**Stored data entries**
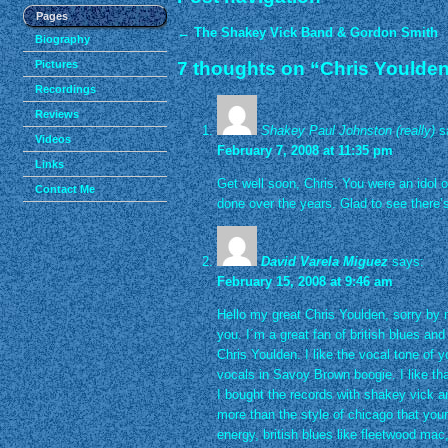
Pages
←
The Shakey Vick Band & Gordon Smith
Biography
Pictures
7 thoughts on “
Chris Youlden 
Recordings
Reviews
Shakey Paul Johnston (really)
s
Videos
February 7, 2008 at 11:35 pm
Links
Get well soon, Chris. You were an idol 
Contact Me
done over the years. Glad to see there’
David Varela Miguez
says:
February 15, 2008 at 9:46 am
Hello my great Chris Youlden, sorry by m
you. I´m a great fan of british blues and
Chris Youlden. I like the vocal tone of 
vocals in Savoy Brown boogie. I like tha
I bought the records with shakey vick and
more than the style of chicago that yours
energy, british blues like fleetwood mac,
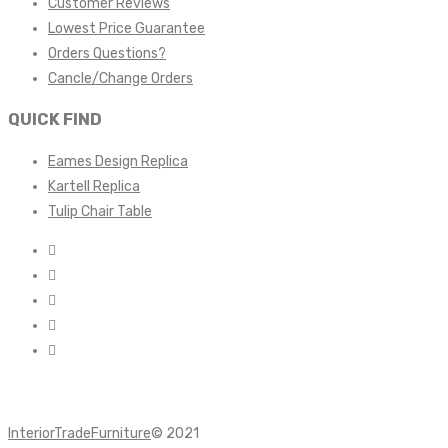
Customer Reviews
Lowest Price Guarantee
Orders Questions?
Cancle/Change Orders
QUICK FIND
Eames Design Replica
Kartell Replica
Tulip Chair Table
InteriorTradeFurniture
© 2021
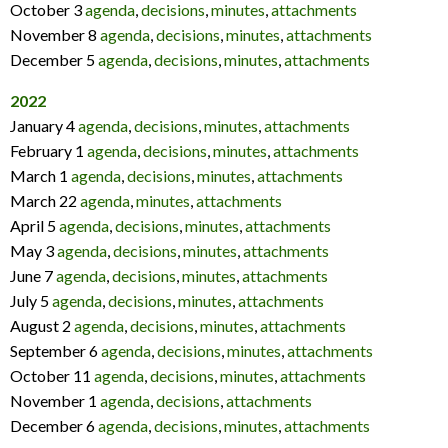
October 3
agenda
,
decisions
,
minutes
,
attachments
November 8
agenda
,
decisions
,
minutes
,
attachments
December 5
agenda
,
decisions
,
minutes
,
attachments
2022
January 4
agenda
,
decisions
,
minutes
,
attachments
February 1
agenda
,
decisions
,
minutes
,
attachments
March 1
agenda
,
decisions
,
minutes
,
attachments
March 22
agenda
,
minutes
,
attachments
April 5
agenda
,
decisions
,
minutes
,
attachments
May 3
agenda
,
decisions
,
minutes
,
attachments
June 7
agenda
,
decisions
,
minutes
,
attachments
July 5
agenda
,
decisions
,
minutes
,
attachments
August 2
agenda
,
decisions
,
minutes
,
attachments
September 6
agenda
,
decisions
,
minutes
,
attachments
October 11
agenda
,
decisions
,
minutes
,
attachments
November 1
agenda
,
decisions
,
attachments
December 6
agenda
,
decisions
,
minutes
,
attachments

...

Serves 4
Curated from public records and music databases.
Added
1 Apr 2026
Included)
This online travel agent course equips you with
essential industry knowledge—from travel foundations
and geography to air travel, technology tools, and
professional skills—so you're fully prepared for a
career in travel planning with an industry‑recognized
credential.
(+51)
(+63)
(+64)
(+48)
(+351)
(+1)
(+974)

...

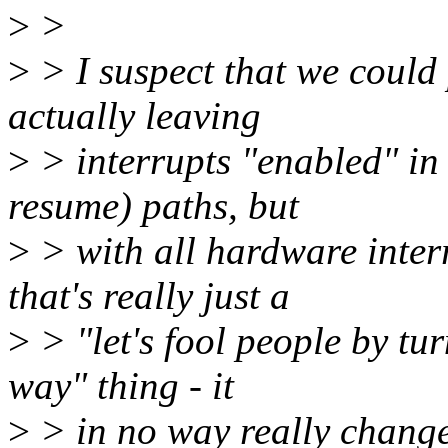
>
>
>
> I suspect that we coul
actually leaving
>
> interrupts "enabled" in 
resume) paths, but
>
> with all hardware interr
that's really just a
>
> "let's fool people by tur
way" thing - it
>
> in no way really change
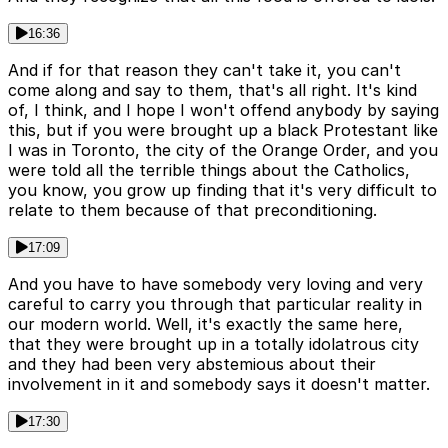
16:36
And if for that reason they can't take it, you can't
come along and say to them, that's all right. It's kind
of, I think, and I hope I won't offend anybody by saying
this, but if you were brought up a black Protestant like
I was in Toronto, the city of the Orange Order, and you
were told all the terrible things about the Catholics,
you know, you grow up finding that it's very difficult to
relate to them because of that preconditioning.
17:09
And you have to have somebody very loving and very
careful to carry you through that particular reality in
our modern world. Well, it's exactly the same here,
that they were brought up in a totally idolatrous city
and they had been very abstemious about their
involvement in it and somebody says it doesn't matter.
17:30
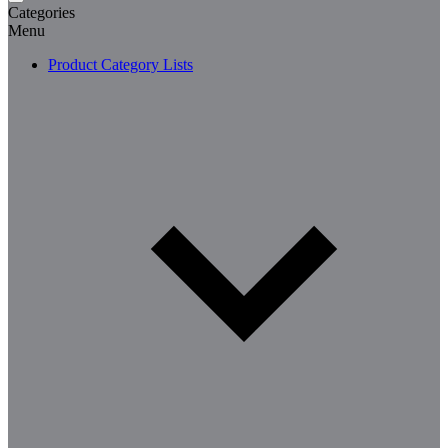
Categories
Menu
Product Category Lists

**Action item**
Please give the number of lines above that include the string "like", with nothing added.

**Result of the exercise**
4